Last month, the Federal Reserve raised interest rates for the first time in seven years. And as the calendar turned to 2016, the process to elect a new president—in a wide-open contest—begins in earnest.
How will these two factors impact your money? According to some experts, not as much as people might expect.
"I'm expecting the economy to be a bit lackluster," Peter Goettler, president and CEO of the Cato Institute told CNBC's On The Money in an interview. The leader of the libertarian think tank said he didn't think the Fed's moves will result in significantly higher interest rates.
"As long as the Fed is focused on inflation, economic growth (and) the employment picture… I'm not expecting interest rates to get away from us," Goettler said. He expects the Fed to raise rates higher "only a couple times" in 2016, slightly less than the emerging market consensus of a pace of one hike per quarter.

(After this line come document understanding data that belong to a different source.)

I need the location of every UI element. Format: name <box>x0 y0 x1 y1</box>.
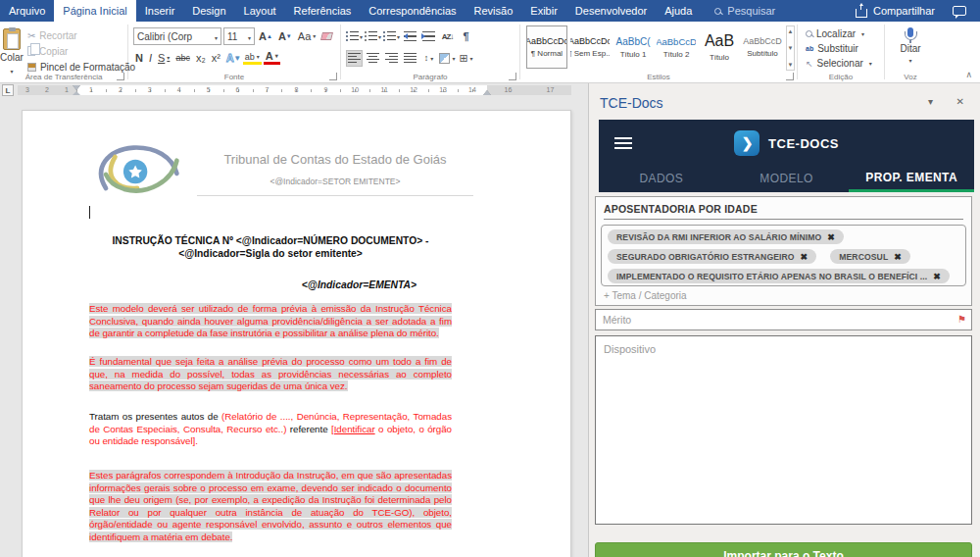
styles-gallery-scroll[interactable]: ▲▼▼ <box>786 25 795 71</box>
share-button[interactable]: Compartilhar <box>856 5 935 18</box>
pane-close-icon[interactable] <box>956 96 964 107</box>
document-page[interactable]: Tribunal de Contas do Estado de Goiás <@… <box>22 110 571 557</box>
ribbon-tab[interactable]: Ajuda <box>656 0 701 22</box>
bullets-button[interactable] <box>346 28 363 45</box>
voice-group: Ditar Voz <box>885 22 936 82</box>
ribbon-tab[interactable]: Revisão <box>466 0 522 22</box>
find-button[interactable]: Localizar <box>806 26 880 40</box>
ribbon-tab[interactable]: Design <box>183 0 234 22</box>
underline-button[interactable]: S <box>156 51 172 65</box>
style-card[interactable]: AaBbCcD Título 2 <box>656 25 697 69</box>
numbering-button[interactable] <box>365 28 381 45</box>
remove-chip-icon[interactable] <box>933 273 941 280</box>
align-center-button[interactable] <box>365 50 381 67</box>
merito-input[interactable] <box>595 309 972 330</box>
replace-button[interactable]: abSubstituir <box>806 41 880 55</box>
merito-field-wrap <box>595 309 972 330</box>
dictate-button[interactable]: Ditar <box>900 43 920 54</box>
increase-indent-button[interactable] <box>420 28 437 45</box>
pane-tab[interactable]: MODELO <box>724 165 850 192</box>
clipboard-group: Colar Recortar Copiar Pincel de Formataç… <box>0 22 127 82</box>
ribbon-tab[interactable]: Inserir <box>136 0 184 22</box>
show-marks-button[interactable]: ¶ <box>458 28 474 45</box>
style-card[interactable]: AaB Título <box>699 25 740 69</box>
borders-button[interactable]: ⊞ <box>458 50 474 67</box>
dispositivo-textarea[interactable] <box>595 335 972 525</box>
shading-button[interactable] <box>439 50 456 67</box>
bullets-icon <box>346 31 358 41</box>
font-size-select[interactable]: 11 <box>223 27 255 45</box>
style-card[interactable]: AaBbCcD Subtítulo <box>742 25 783 69</box>
more-styles-icon[interactable]: ▼ <box>788 62 794 68</box>
style-card[interactable]: AaBbCcDc ¶ Sem Esp... <box>569 25 611 69</box>
subscript-button[interactable]: x₂ <box>194 51 208 65</box>
remove-chip-icon[interactable] <box>827 233 835 241</box>
select-button[interactable]: Selecionar <box>806 57 880 71</box>
remove-chip-icon[interactable] <box>801 253 808 261</box>
font-color-button[interactable]: A <box>264 51 280 65</box>
pane-tab[interactable]: PROP. EMENTA <box>849 165 974 192</box>
dictate-caret-icon <box>908 54 911 65</box>
align-left-icon <box>348 53 361 63</box>
strikethrough-button[interactable]: abc <box>173 51 192 65</box>
horizontal-ruler[interactable]: 321 1234567891011121314 1617 <box>18 85 571 95</box>
paragraph-autos: Tratam os presentes autos de (Relatório … <box>89 411 452 448</box>
paragraph-dialog-launcher-icon[interactable] <box>509 73 516 80</box>
highlight-color-button[interactable]: ab <box>243 52 262 65</box>
ribbon-tab[interactable]: Referências <box>285 0 361 22</box>
remove-chip-icon[interactable] <box>894 253 902 261</box>
editing-group-label: Edição <box>798 73 884 81</box>
italic-button[interactable]: I <box>147 51 154 65</box>
ribbon-tab[interactable]: Página Inicial <box>54 0 135 22</box>
sort-button[interactable]: AZ↓ <box>439 28 456 45</box>
line-spacing-button[interactable]: ↕ <box>420 50 437 67</box>
decrease-indent-button[interactable] <box>402 28 418 45</box>
header-org-title: Tribunal de Contas do Estado de Goiás <box>197 152 473 167</box>
theme-chips-box[interactable]: REVISÃO DA RMI INFERIOR AO SALÁRIO MÍNIM… <box>601 225 966 286</box>
superscript-button[interactable]: x² <box>210 51 222 65</box>
pane-options-icon[interactable] <box>928 96 933 107</box>
add-theme-button[interactable]: + Tema / Categoria <box>604 290 963 301</box>
font-dialog-launcher-icon[interactable] <box>329 73 337 80</box>
theme-chip[interactable]: MERCOSUL <box>830 249 910 264</box>
scroll-up-icon[interactable]: ▲ <box>788 28 794 34</box>
collapse-ribbon-icon[interactable] <box>965 70 972 79</box>
tab-stop-selector[interactable]: L <box>2 84 14 96</box>
bold-button[interactable]: N <box>133 51 145 65</box>
font-name-select[interactable]: Calibri (Corp <box>133 27 221 45</box>
style-card[interactable]: AaBbCcDc ¶ Normal <box>526 25 567 69</box>
editing-group: Localizar abSubstituir Selecionar Edição <box>798 22 884 82</box>
scroll-down-icon[interactable]: ▼ <box>788 45 794 51</box>
ribbon-tab[interactable]: Correspondências <box>360 0 465 22</box>
ribbon-tab[interactable]: Desenvolvedor <box>566 0 656 22</box>
theme-chip[interactable]: SEGURADO OBRIGATÓRIO ESTRANGEIRO <box>608 249 816 264</box>
theme-chip[interactable]: IMPLEMENTADO O REQUISITO ETÁRIO APENAS N… <box>608 269 950 283</box>
justify-button[interactable] <box>402 50 418 67</box>
hanging-indent-marker[interactable] <box>73 87 80 95</box>
style-card[interactable]: AaBbC( Título 1 <box>612 25 654 69</box>
ribbon-tab[interactable]: Layout <box>235 0 285 22</box>
ribbon-tab[interactable]: Exibir <box>521 0 566 22</box>
copy-button[interactable]: Copiar <box>24 43 139 59</box>
text-effects-button[interactable]: A <box>224 51 241 65</box>
styles-group: AaBbCcDc ¶ Normal AaBbCcDc ¶ Sem Esp... … <box>520 22 797 82</box>
search-box[interactable]: Pesquisar <box>714 0 775 22</box>
grow-font-button[interactable]: A▲ <box>257 29 274 43</box>
theme-chip[interactable]: REVISÃO DA RMI INFERIOR AO SALÁRIO MÍNIM… <box>608 229 844 244</box>
change-case-button[interactable]: Aa <box>296 29 318 43</box>
clipboard-dialog-launcher-icon[interactable] <box>117 73 124 80</box>
styles-dialog-launcher-icon[interactable] <box>786 73 794 80</box>
ribbon-tab[interactable]: Arquivo <box>0 0 54 22</box>
multilevel-list-button[interactable] <box>383 28 400 45</box>
paragraph-group: AZ↓ ¶ ↕ ⊞ Parágrafo <box>341 22 519 82</box>
clear-formatting-button[interactable] <box>319 32 334 40</box>
right-indent-marker[interactable] <box>483 86 491 95</box>
shrink-font-button[interactable]: A▼ <box>276 29 294 43</box>
align-right-button[interactable] <box>383 50 400 67</box>
comments-icon[interactable] <box>953 6 966 16</box>
align-left-button[interactable] <box>346 50 363 67</box>
pane-tab[interactable]: DADOS <box>599 165 724 192</box>
font-group: Calibri (Corp 11 A▲ A▼ Aa N I S abc x₂ x… <box>128 22 340 82</box>
cut-button[interactable]: Recortar <box>24 27 139 43</box>
import-to-text-button[interactable]: Importar para o Texto <box>595 542 972 557</box>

Jared Bernstein, senior fellow at the Center on Budget and Policy Priorities, tells CNBC he also sees additional rate hikes in the months ahead. However, "I think we'll see some, but I don't know that we'll see the three or four that most people are predicting," Bernstein added.
Bernstein says the "Federal Reserve's own rate hike schedule" is based on the central bank's prediction that inflation will "revert to form, to start rising much more close to their two percent target, and they consistently miss that." Inflation has remained tame, largely because of a steep drop in energy costs—led by a washout in commodities and oil prices.